Getting Around

Dublin - LuasEven if you’ve brought your car on the ferry to Dublin, you’ll probably end up using the extensive public transport network at some point during your stay. Locals and visitors alike use the train (DART,) the tram (the Luas,) and Dublin Bus to get most places within the city. Each has their own app with updated timetables, downloadable. from both Apple and Android app stores. This way, the city is navigable and accessible to even the most “directionally challenged” among us!

Leap Cards

Most locals use a Leap Card, a prepaid card that you simply tap on a small terminal at the stop or on the bus. Each costs €5, and then you can load as much money on it as you’d like! Most Spar and Centra shops will have these for sale. If you’re only staying for a weekend, however, a Leap Visitor Card may be suitable. For just one flat fee, you can take advantage of unlimited travel on Dublin Bus, Airlink, Luas, DART, Commuter Rail, and Go-Ahead Ireland transport systems. Leap Visitor Cards are available for 24, 72, and 7-day increments.
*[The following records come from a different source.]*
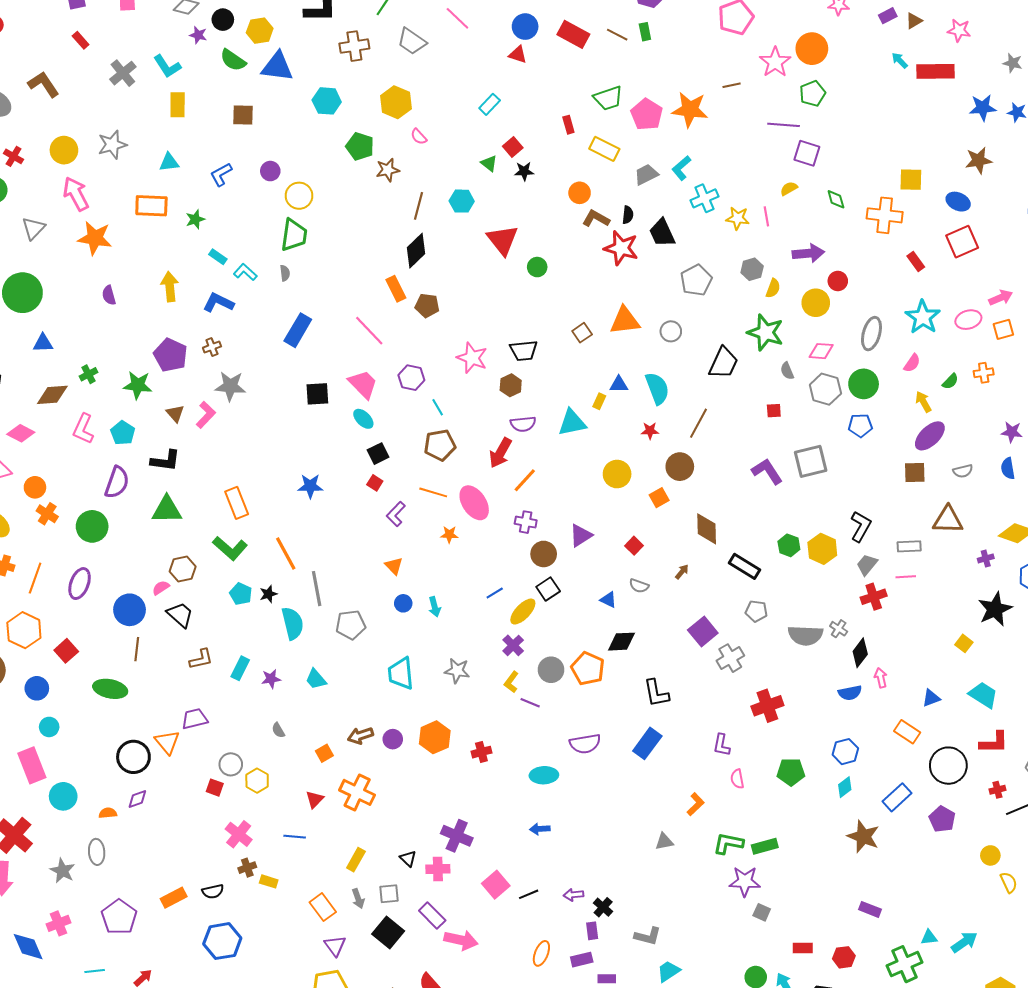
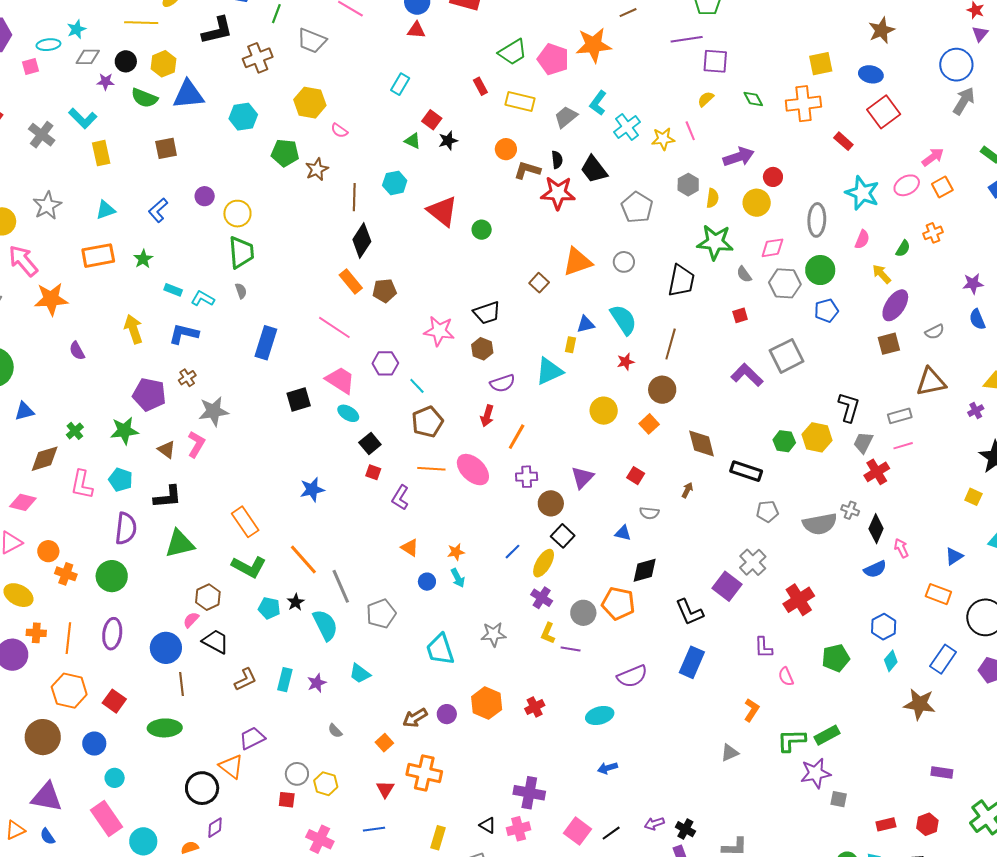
red arrow: (500, 453) -> (487, 416), size x0.7
orange star: (449, 534) -> (456, 552), moved
purple square: (703, 631) -> (727, 586), moved

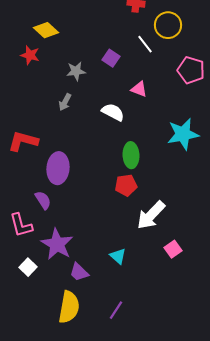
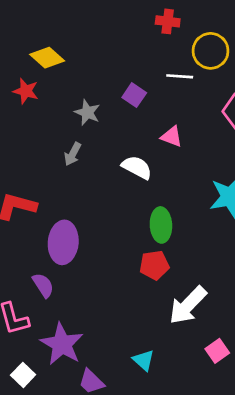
white line: (145, 44) -> (180, 76), turned -48
gray star: (76, 71) -> (87, 112), turned 30

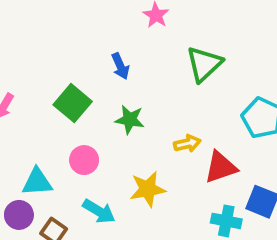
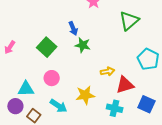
green triangle: (204, 64) -> (129, 21), moved
green star: (130, 120) -> (83, 45), moved
cyan cross: (226, 221) -> (115, 108), moved

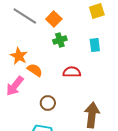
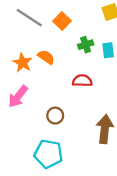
green cross: (60, 40) -> (86, 45), moved
orange semicircle: (35, 70) -> (46, 57), moved

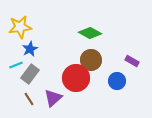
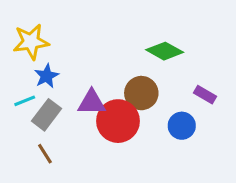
green diamond: (90, 33) -> (165, 51), moved
purple triangle: (53, 98) -> (92, 102), moved, turned 42

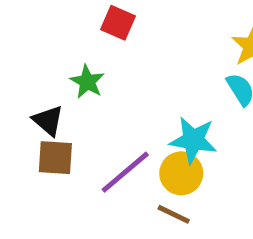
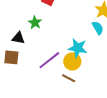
black triangle: (48, 121) -> (18, 38), turned -32
brown square: (55, 158) -> (11, 57), moved

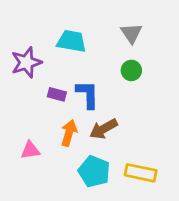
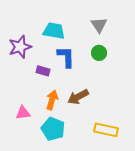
blue L-shape: (88, 94) -> (66, 57), moved
cyan pentagon: (94, 171) -> (53, 129), moved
Places to See & Things to Do

One of the best things about Dublin is how manageable it is. A majority of the most exciting attractions are centred around the same area, so it’s easy to do a lot in a small amount of time! While there are plenty more things off the beaten path, there are a few “essentials” that you should prioritise during your first weekend to Dublin:

  • Guinness Storehouse - While there are always plenty of tourists here, there’s something exciting about sipping a pint of Black Gold in the place where it’s been brewed for hundreds of years.
  • Trinity College - Always bustling with students and visitors alike, Trinity college Dublin sits right in the centre of the city and offers plenty to explore. See the Book of Kells and the world famous Long Room library, all on campus and open to the public.
  • Cathedrals - There are too many cathedrals and churches in Dublin to count, but try to squeeze in one or two while you’re in Dublin. St. Patrick’s Cathedral, Christ Church Cathedral, and St. Michan’s Church all have tourist-friendly attractions, like ancient crypts and mummies!
  • The Phoenix Park - Home to the President of Ireland, the Dublin Zoo, and the famous deer, The Phoenix Park is the largest enclosed park in any European capital. On a nice day, you’ll see families, dogs, picnics, sports games, and anyone else looking to enjoy the biodiversity of the beautiful natural pasture.


Temple BarOf course, a weekend in Dublin wouldn’t be complete without a foray into the city’s vibrant nightlife. In 2017, there were 773 registered pubs within Dublin county, leaving you with more options for a night out than you’ll ever need.

The Temple Bar area is always bursting with locals and visitors alike, but if you’re looking for better prices and smaller crowds, consider venturing just a few blocks out. No matter where you’re staying in Dublin, you’re sure to find a nightclub, traditional pub, trendy wine bar, or some combination of each that’ll suit your mood and taste!

Dublin is renowned for its musical culture, with many of the best and most rousing performances taking place in local unassuming pubs. Pop into any drinking establishment on a Friday or Saturday night and you’re likely to find live music that’ll keep you entertained into the night.

Where to Eat

Dublin is quickly becoming another European culinary capital, with new, interesting restaurants popping up nearly everywhere in the city. If you’re looking for traditional Irish cuisine, check out Gallagher’s Boxty House in Temple Bar. Boxty is a potato pancake and is served as a wrap around a variety of different fillings, like bacon. If Boxty isn’t your cup of tea, Gallagher’s also serves up traditional stew, chowder, and locally-farmed meat.

While in the City Centre, you’re spoiled for choice with trendy restaurants revered by locals like Bunsen Burger, Dublin Pizza Company, and Queen of Tarts. And if you just can’t decide, take to Lovin Dublin to help you out.